How did Covid-19 affect Europe economically?
To answer this question, we will first download data from Eurostat to assess the economic development, in particular the hh-income in the EU-27 for 2019 and 2020.
A bigger version of this plot can be found at the bottom of this notebook.
# Imports
import eurostat
import pandas as pd
# for mapping
import geopandas as gpd
# import shapefile
import geoplot as gplt
import geoplot.crs as gcrs
from tqdm.auto import tqdm
from shapely.geometry import Point, Polygon
from matplotlib_scalebar.scalebar import ScaleBar
import matplotlib.pyplot as plt
import matplotlib.colors as mcolors
import matplotlib.patheffects as pe
# eurostat TOC - Dataframe
toc_df = eurostat.get_toc_df()
eurostat.subset_toc_df(toc_df, "income").head()

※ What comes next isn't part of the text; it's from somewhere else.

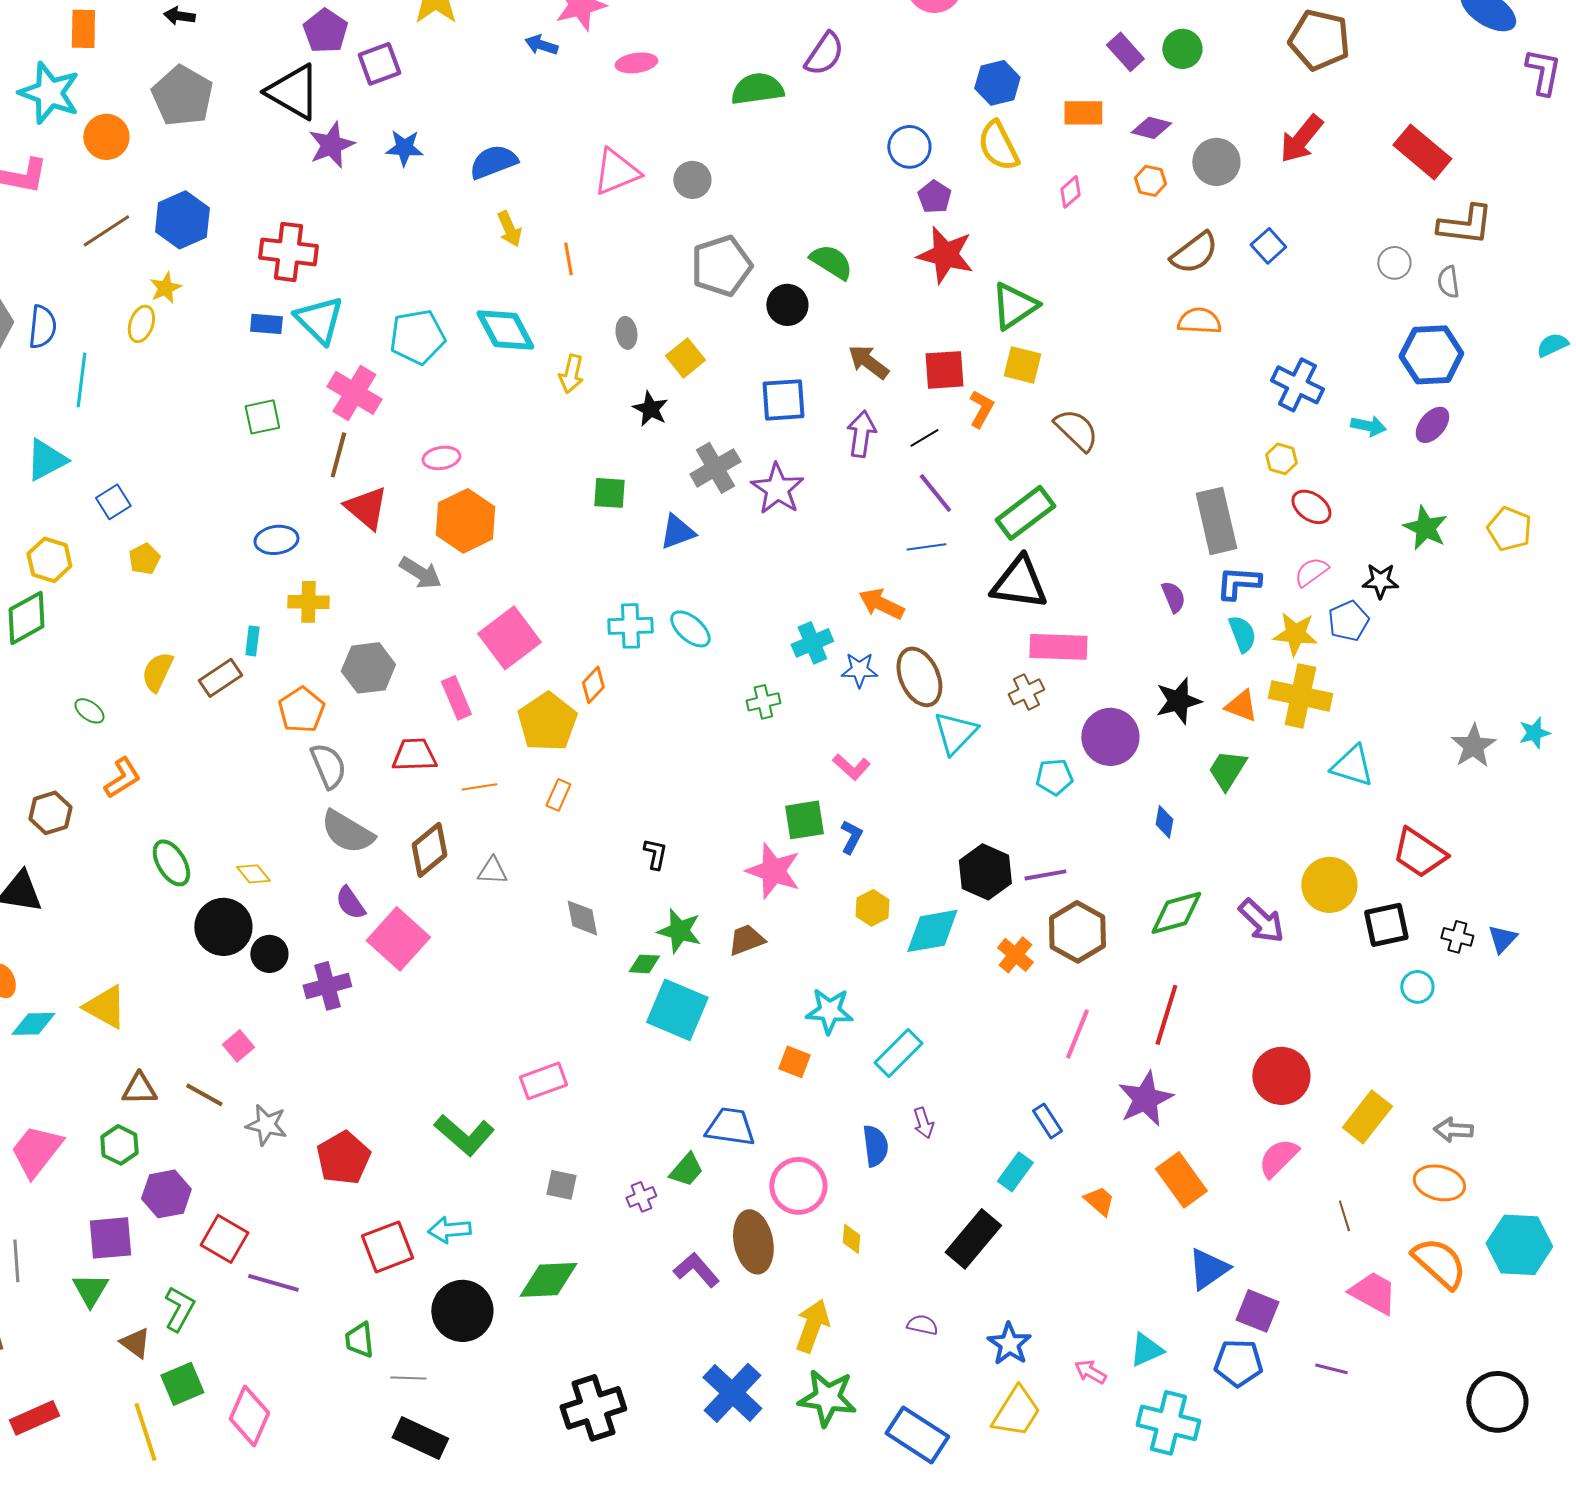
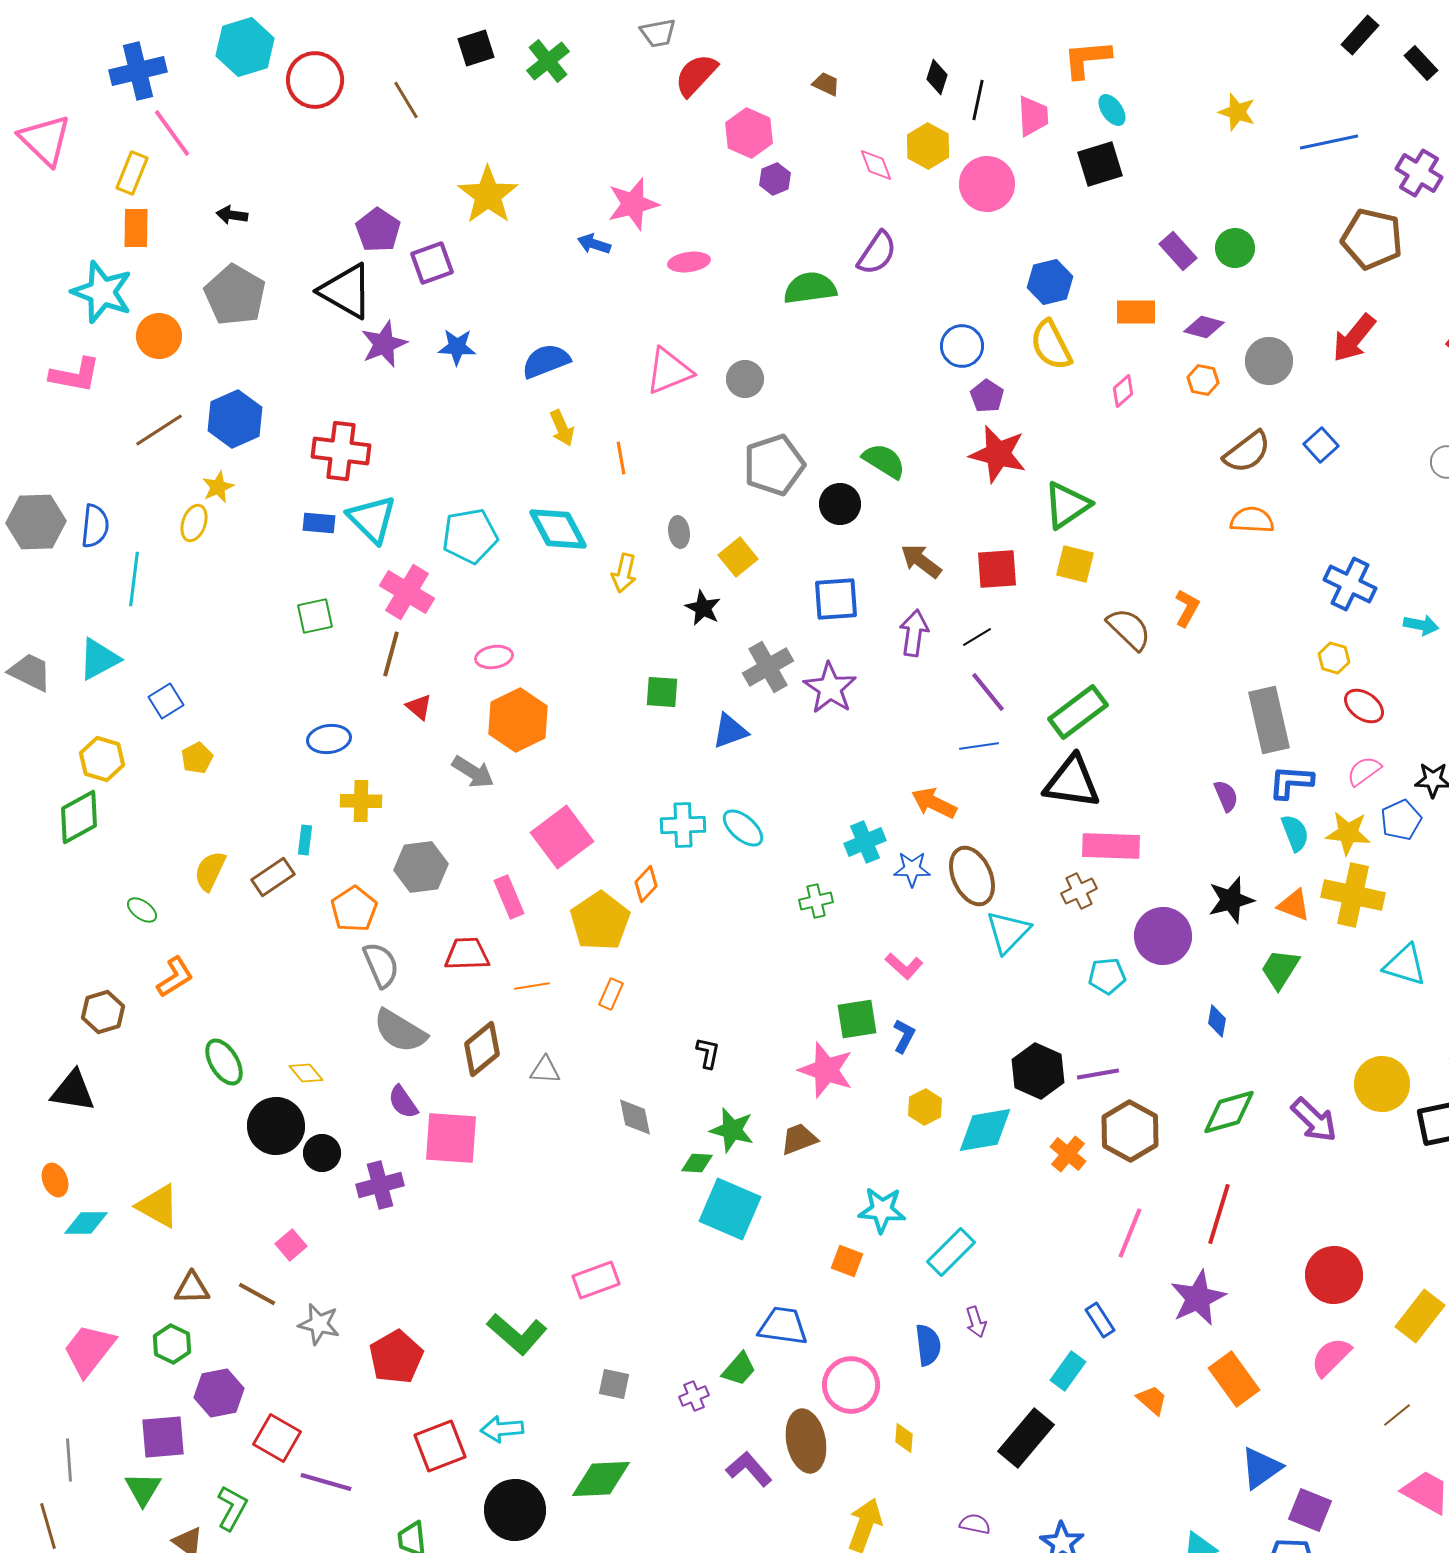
orange L-shape: (981, 409) -> (1187, 608), moved
red triangle: (366, 508) -> (419, 707), size x0.6
pink square: (398, 939) -> (451, 1138), turned -38
brown line: (1344, 1216) -> (1397, 1415), turned 68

title | code | type | last update of data | last table structure change | data start | data end | |
---|---|---|---|---|---|---|---|
279 | Income of households by NUTS 2 regions | NAMA_10R_2HHINC | dataset | 2023-02-21T23:00:00+0100 | 2023-02-21T23:00:00+0100 | 1995 | 2021 |
288 | Gross value added and income by A*10 industry ... | NAMA_10_A10 | dataset | 2023-04-27T23:00:00+0200 | 2023-02-20T23:00:00+0100 | 1975 | 2022 |
300 | GDP and main components (, expenditure a... | NAMA_10_GDP | dataset | 2023-04-27T23:00:00+0200 | 2023-02-16T23:00:00+0100 | 1975 | 2022 |
310 | GNI (gross national income) per capita in PPS | NAMA_10_PP | dataset | 2022-12-16T23:00:00+0100 | 2022-12-16T23:00:00+0100 | 2018 | 2021 |
311 | Gross value added and income A*10 industry bre... | NAMQ_10_A10 | dataset | 2023-04-27T23:00:00+0200 | 2023-02-16T23:00:00+0100 | 1975-Q1 | 2022-Q4 |
# Income of households by NUTS 2 regions
hh_income_nuts = eurostat.get_data_df("nama_10r_2hhinc", flags=False)
hh_income_nuts.head(2)
freq | unit | direct | na_item | geo\TIME_PERIOD | 1995 | 1996 | 1997 | 1998 | 1999 | ... | 2012 | 2013 | 2014 | 2015 | 2016 | 2017 | 2018 | 2019 | 2020 | 2021 | |
---|---|---|---|---|---|---|---|---|---|---|---|---|---|---|---|---|---|---|---|---|---|
0 | A | EUR_HAB | BAL | B5N | AT | NaN | NaN | NaN | NaN | NaN | ... | 24500.0 | 24600.0 | 25000.0 | 25400.0 | 25600.0 | 26500.0 | 27600.0 | 28500.0 | 26900.0 | NaN |
1 | A | EUR_HAB | BAL | B5N | AT1 | NaN | NaN | NaN | NaN | NaN | ... | 24700.0 | 24600.0 | 25000.0 | 25200.0 | 25400.0 | 26100.0 | 27200.0 | 28100.0 | 26600.0 | NaN |
2 rows × 32 columns
Injection: NUTS
NUTS: Nomenclature of territorial units for statistics
https://ec.europa.eu/eurostat/web/gisco/geodata/reference-data/administrative-units-statistical-units/nuts
The NUTS level 2 is in layman's words a unified district level for European countris. We will look at available data on this NUTS2 level. The data has been previously downloaded as .shp.
Data Preparation
The following gives an overview about the dataset. To adress our question, we will filter the years 2020 and 2019.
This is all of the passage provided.